In the listing below, the lines starting at the line with "CREATE ACCOUNT" and ending at the line with "was a comme" are to be output verbatim. Images stay out of the copy.
• • • •
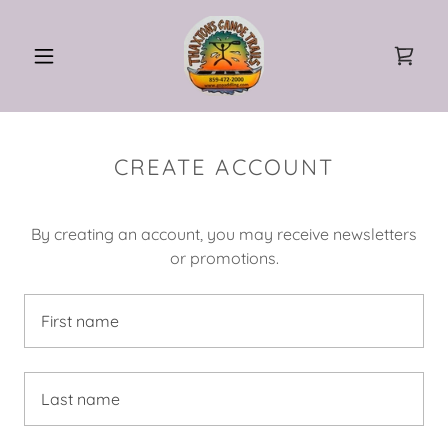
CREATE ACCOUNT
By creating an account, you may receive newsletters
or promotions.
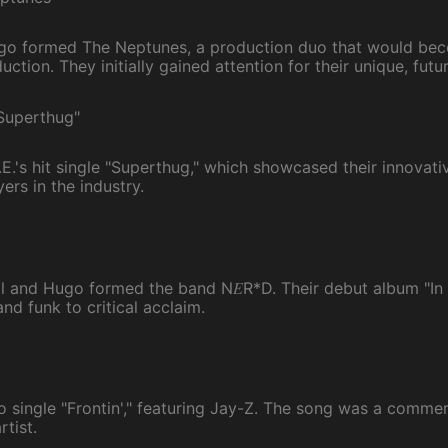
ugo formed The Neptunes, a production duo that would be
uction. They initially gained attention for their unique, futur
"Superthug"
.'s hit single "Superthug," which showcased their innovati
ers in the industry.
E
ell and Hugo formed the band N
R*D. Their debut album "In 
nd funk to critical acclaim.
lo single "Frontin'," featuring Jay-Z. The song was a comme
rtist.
• • • •
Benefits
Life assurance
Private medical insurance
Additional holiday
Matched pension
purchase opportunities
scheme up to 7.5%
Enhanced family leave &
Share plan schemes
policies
• • • •
- [OUTPUT BELOW]:
CREATE ACCOUNT
By creating an account, you may receive newsletters
or promotions.
ugo formed The Neptunes, a production duo that would be
uction. They initially gained attention for their unique, futur
"Superthug"
.'s hit single "Superthug," which showcased their innovati
ers in the industry.
E
ell and Hugo formed the band N
R*D. Their debut album "In 
nd funk to critical acclaim.
lo single "Frontin'," featuring Jay-Z. The song was a comme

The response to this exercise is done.